The 2020 experience was something on the verge of frantic for organizers. Over time, long-running festivals gain a rhythm with the same people performing the same jobs in the same way year after year. But as you’ll recall, we went into lockdown a little more than two months before the 49th edition, held annually at Seattle Center.
Naively, Faryar joked, they asked how hard could it be to air videos with a host?
“But it is a lot more challenging, and perhaps it’s because it’s still so completely new to us,” Faryar said. “I think we’ve been able to really adapt and evolve to bring the festival to this digital platform. But the physical festival, there was just many, many years of, ‘This is how it works,’ and knowing who’s doing what. And for the artists, too: ‘I’m going to bring my guitar and that’s it, I’m good to go.’ And now we’re talking a bit more about how to place your iPhone in the correct light. It’s very, very different.”
Last year, festival organizers largely relied on artists supplying videos and other content for the livestream (though there were some innovative moves like a participatory dance via livestream). This year, with the advantage of months to plan instead of weeks, they took the opportunity to create their own content, recorded at places like Seattle Center’s Broad Street Green, Pier 62, the Duwamish Longhouse and The Center for Wooden Boats, to mix with that submitted by artists.

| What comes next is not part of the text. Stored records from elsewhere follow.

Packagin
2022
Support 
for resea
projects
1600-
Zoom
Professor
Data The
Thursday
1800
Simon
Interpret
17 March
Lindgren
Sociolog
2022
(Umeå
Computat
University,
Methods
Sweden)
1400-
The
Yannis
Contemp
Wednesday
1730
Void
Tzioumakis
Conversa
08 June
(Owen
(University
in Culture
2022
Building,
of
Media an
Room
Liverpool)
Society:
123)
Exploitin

Programming will air on six channels on the Folklife website, including a participatory channel with dances and workshops, an on-demand channel and one with 50th-anniversary content that will include town-hall-style discussions as well as live and prerecorded performances.
In addition, there will be a virtual marketplace and a treasure trove of historical and archival content, including an archive of posters and a festival timeline.

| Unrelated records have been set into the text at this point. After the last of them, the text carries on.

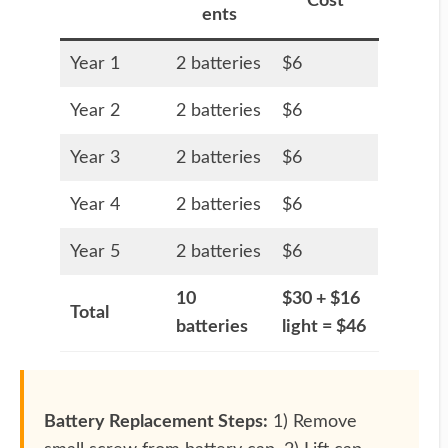
Cost
ents
Year 1
2 batteries
$6
Year 2
2 batteries
$6
Year 3
2 batteries
$6
Year 4
2 batteries
$6
Year 5
2 batteries
$6
10
$30 + $16
Total
batteries
light = $46
Battery Replacement Steps:
1) Remove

Tanimura said while everyone hoped to gather together in person this year, there are still so many questions that many may have stayed away. The virtual festival allows us to connect at a time when it’s still very hard to do so.
“This digital presentation sort of showed the stretching reach that an old analog organization can have and the boundaries that you can cross,” Tanimura said. “A lot of folks had families in those countries and were telling them, ‘Tune in and you can see what we do here, up in the Pacific Northwest.’ And so that sort of provides this interesting connection at a time when it’s really hard, when folks are feeling disconnected and siloed.”